Chronic Kidney Disease Prediction: A Fresh Perspective

Utilizing SHAP to build an interpretable model that is consistent with medical literature

Photo by Robina Weermeijer on Unsplash

Introduction

The kidneys work hard to remove any wastes, toxins, and excess fluids from the blood and their proper functioning is crucial for good health. Chronic Kidney Disease (CKD) is a condition in which the kidneys cannot filter blood as well as they should, leading to the buildup of fluids and waste in the blood which in the long term can lead to renal failure. [1] CKD affects more than 10% of the global population and is predicted to be the fifth highest cause of years of life lost globally by 2040. [2]

In this article, my objective was not to build the most accurate model that can predict the occurrence of CKD in patients. Instead, it was to check whether the best model developed using standard machine learning algorithms is also the most meaningful model according to medical literature. I have used the principles of SHAP (SHapley Additive exPlanations), a game theoretic approach to explain the output of the ML model.

What does Medical Literature say?

Medical literature has associated the development and progression of CKD with a few key symptoms.
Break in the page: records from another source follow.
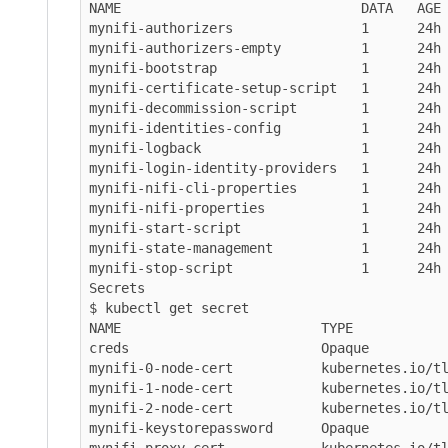
NAME                              DATA   AGE

mynifi-authorizers                1      24h

mynifi-authorizers-empty          1      24h

mynifi-bootstrap                  1      24h

mynifi-certificate-setup-script   1      24h

mynifi-decommission-script        1      24h

mynifi-identities-config          1      24h

mynifi-logback                    1      24h

mynifi-login-identity-providers   1      24h

mynifi-nifi-cli-properties        1      24h

mynifi-nifi-properties            1      24h

mynifi-start-script               1      24h

mynifi-state-management           1      24h

mynifi-stop-script                1      24h

Secrets

$ kubectl get secret

NAME                         TYPE            
creds                        Opaque          
mynifi-0-node-cert           kubernetes.io/tl
mynifi-1-node-cert           kubernetes.io/tl
mynifi-2-node-cert           kubernetes.io/tl
mynifi-keystorepassword      Opaque          
mynifi-proxy-cert            kubernetes.io/tl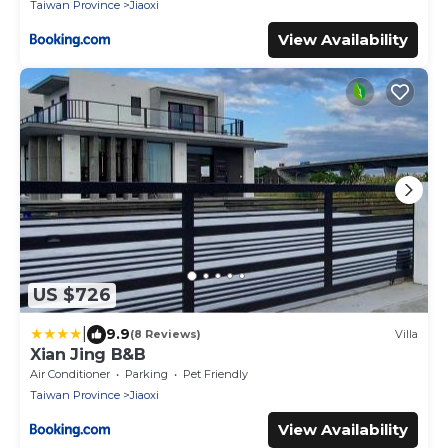
Taiwan Province
Jiaoxi
View Availability
US $726
|
9.9
(8 Reviews)
Villa
Xian Jing B&B
Air Conditioner
Parking
Pet Friendly
Taiwan Province
Jiaoxi
View Availability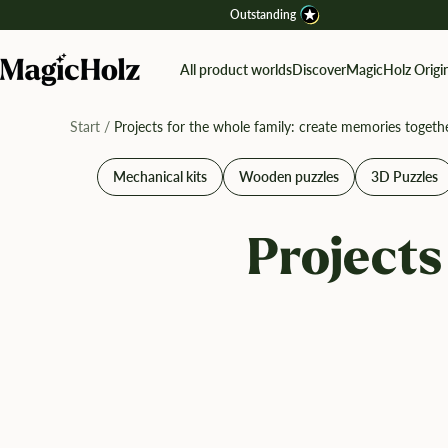
Direkt
Outstanding
zum
Inhalt
MagicHolz
All product worlds
Discover
MagicHolz Origin
Start
Projects for the whole family: create memories togeth
Mechanical kits
Wooden puzzles
3D Puzzles
Projects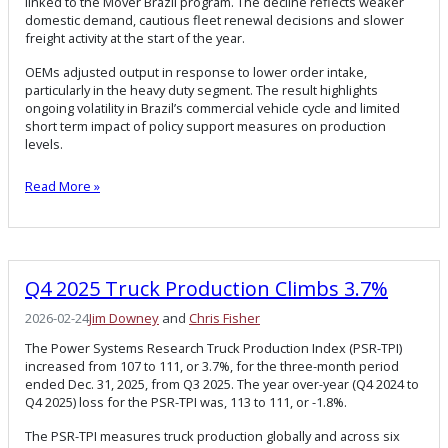
linked to the Mover Brazil program. The decline reflects weaker
domestic demand, cautious fleet renewal decisions and slower
freight activity at the start of the year.
OEMs adjusted output in response to lower order intake,
particularly in the heavy duty segment. The result highlights
ongoing volatility in Brazil’s commercial vehicle cycle and limited
short term impact of policy support measures on production
levels.
Read More »
Q4 2025 Truck Production Climbs 3.7%
2026-02-24
Jim Downey
and
Chris Fisher
The Power Systems Research Truck Production Index (PSR-TPI)
increased from 107 to 111, or 3.7%, for the three-month period
ended Dec. 31, 2025, from Q3 2025. The year over-year (Q4 2024 to
Q4 2025) loss for the PSR-TPI was, 113 to 111, or -1.8%.
The PSR-TPI measures truck production globally and across six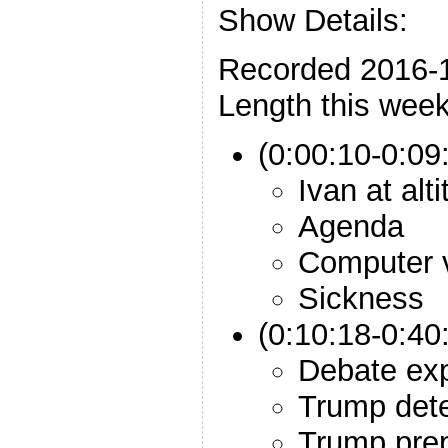
Show Details:
Recorded 2016-
Length this week
(0:00:10-0:09:
Ivan at alt
Agenda
Computer 
Sickness
(0:10:18-0:40
Debate exp
Trump dete
Trump prep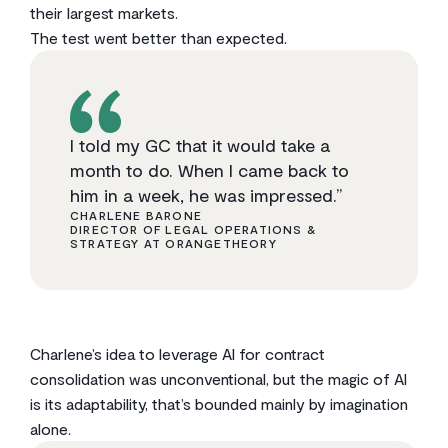
their largest markets.
The test went better than expected.
I told my GC that it would take a
month to do. When I came back to
him in a week, he was impressed.”
CHARLENE BARONE
DIRECTOR OF LEGAL OPERATIONS &
STRATEGY AT ORANGETHEORY
Charlene’s idea to leverage AI for contract
consolidation was unconventional, but the magic of AI
is its adaptability, that’s bounded mainly by imagination
alone.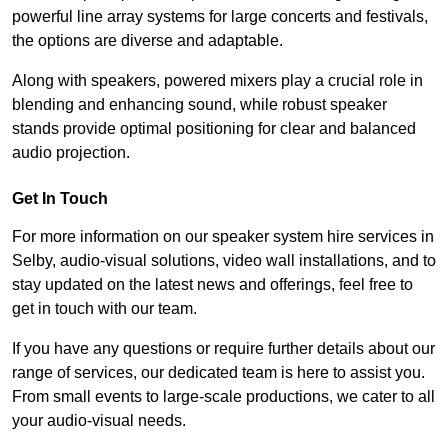
powerful line array systems for large concerts and festivals,
the options are diverse and adaptable.
Along with speakers, powered mixers play a crucial role in
blending and enhancing sound, while robust speaker
stands provide optimal positioning for clear and balanced
audio projection.
Get In Touch
For more information on our speaker system hire services in
Selby, audio-visual solutions, video wall installations, and to
stay updated on the latest news and offerings, feel free to
get in touch with our team.
If you have any questions or require further details about our
range of services, our dedicated team is here to assist you.
From small events to large-scale productions, we cater to all
your audio-visual needs.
1. Diabetes mellitus and Hypertension: Diabetes and hypertension are two of the most important risk factors associated with CKD. In a study conducted in the USA from 2011–2014, the prevalence of CKD (stages 3–4) was found to be 24.5% in diabetics, 14.3% in prediabetics, and 4.9% in non-diabetics. In the same study, the prevalence of CKD was observed to be 35.8% in hypertensive individuals, 14.4% in prehypertensive individuals, and 10.2% in non-hypertensive individuals. [2]
2. Decreased hemoglobin and red blood cell levels: The kidneys produce a hormone called erythropoietin (EPO), which helps in the production of red blood cells. In CKD, the kidneys are unable to produce sufficient EPO, leading to the development of anemia, i.e., a drop in the level of red blood cells and thereby hemoglobin in the blood. [3]
3. Increased serum (blood) creatinine: Creatinine is a waste product of normal muscle and protein breakdown, and excess is removed from the blood via the kidneys. In CKD, the kidney is unable to effectively remove the excess creatinine, leading to high levels in the blood. [4]
4. Decreased urine specific gravity: The specific gravity of urine is an indicator of how well the kidney can concentrate urine. Patients suffering from CKD have decreased urine specific gravity since the kidneys lose their ability to effectively concentrate urine. [5]
5. Hematuria and Albuminuria: Hematuria and Albuminuria refer to the presence of red blood cells and albumin in urine respectively. Normally, the filters in the kidneys prevent blood and albumin from entering the urine. However, impairment to these filters can cause blood (or red blood cells) and albumin to enter the urine. [6][7]

The Dataset

The dataset used for this article is the ‘Chronic Kidney Disease’ dataset available on Kaggle, initially provided by UCI under their ML repository. It consists of data from 400 patients, including 24 features and 1 binary target variable (CKD absent = 0, CKD present = 1). A detailed description of the features can be found here.

Data Preprocessing

The CKD dataset had a lot of missing values that needed to be imputed before further analysis. This plot shows a visual representation of the missing data, with the yellow lines indicating missing values in that column.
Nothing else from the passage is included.